Le fils de la requérante, ressortissante roumaine, a été admis aux urgences de l’hôpital de Deva à 2 heures 30 le 11 juillet 2000, puis transféré dans le service d’otorhinolaryngologie pour une trachéotomie.

 

Il y décéda le même jour à 5 heures.

 

Les procédures tant disciplinaires que pénales établirent que la trachéotomie était intervenue tardivement, causant le décès. Malgré cela aucune erreur médicale ne fut retenue.

 

 

SOLUTION

Dans son arrêt du 16 février 2010, Eugenia Lazar v. Roumanie, la Cour rappelle que les États doivent non seulement s’abstenir d'infliger la mort mais également prendre les mesures nécessaires à la protection de la vie sur le fondement de l’article 2 de la Convention EDH.

 

La Cour retient, sur le plan matériel de l'article 2, l'existence de défauts de coordination au sein de l’hôpital, mais regrette que les enquêtes internes aient échoué à déterminer si l’asphyxie fatale était due à la trachéotomie elle-même, ou à tardiveté de la trachéotomie.

 

La Cour décide donc de sanctionner sur le fondement procédural de l'article 2 : les voies de recours internes auraient dû permettre de dégager la cause du décès mais cela aurait supposer une certaine célérité dans les investigations. Or la loi roumaine permettait aux établissements médico-légaux sollicités par les enquêteurs à éluder les requêtes judiciaires et à refuser de coopérer avec elle. Le recours pénal s'est ainsi enlisé (plus de quatre ans). Chacune de ces causes (droit au refus de coopérer et longueur de la procédure) emporte violation de l’article 2 en son volet procédural .

 

Les autorités nationales ont donc l'obligation d'agir avec promptitude dans de telles situations  sous peine de violer l'article 2 en son volet procédural.

 

 

EXTRAITS

 

70.  Si l'existence de tels défauts de coordination dans un hôpital public semble tout à fait préoccupante, la Cour ne saurait toutefois spéculer sur les causes du décès du fils de la requérante. Elle estime qu'il convient plutôt d'examiner les événements qui ont conduit à la mort tragique de celui-ci et l'éventuelle responsabilité des professionnels de la santé impliqués dans cette affaire en recherchant si les voies de recours qui auraient pu permettre de faire la lumière sur le cours de ces événements au niveau national et de soumettre les faits de la cause à un contrôle public ont revêtu un caractère adéquat (voir, mutatis mutandis, Powell (déc.) précitée).

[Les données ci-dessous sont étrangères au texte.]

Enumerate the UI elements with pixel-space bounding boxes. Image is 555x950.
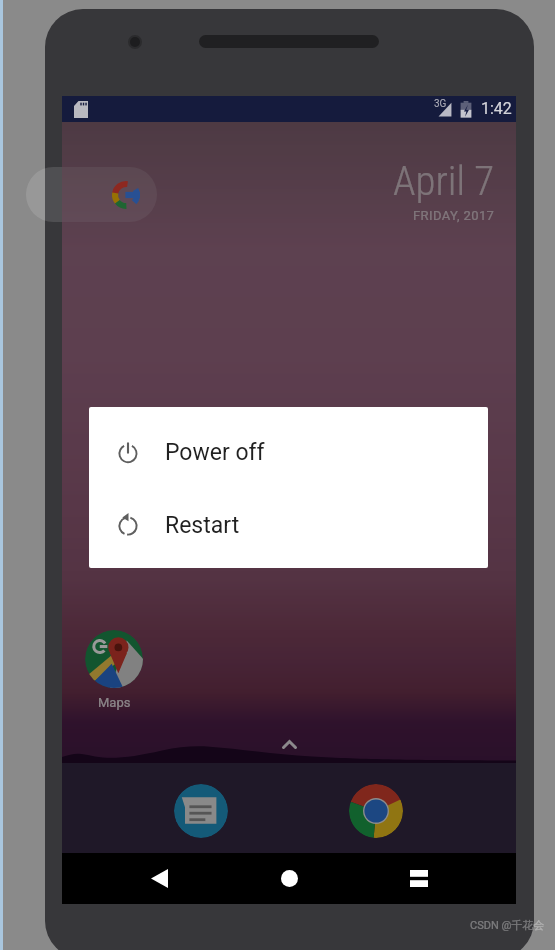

71.  A cet égard, elle attache une importance particulière à l'obligation procédurale contenue implicitement dans l'article 2 de la Convention qui, dans les circonstances de l'espèce, s'étend à la nécessité, pour l'Etat, d'instaurer un système judiciaire efficace et indépendant permettant d'établir la cause du décès d'un individu qui se trouvait sous la responsabilité de professionnels de la santé – qu'ils relèvent du secteur public ou du secteur privé – et, le cas échéant, de les obliger à répondre de leurs actes (voir notamment Calvelli et Ciglio  précité, § 49, Byrzykowski précité § 104 ; Erikson (déc.) précitée ; et Powell (déc.) précitée). Il s'agit là d'une obligation non de résultat, mais de moyens (Paul et Audrey Edwards c. Royaume-Uni, no 46477/99, § 71, CEDH 2002­II).

 

 

Voir également sur cet arrêt, la chronique de Maître Orianne Andreini, Europe des Libertés, n°32, p.24.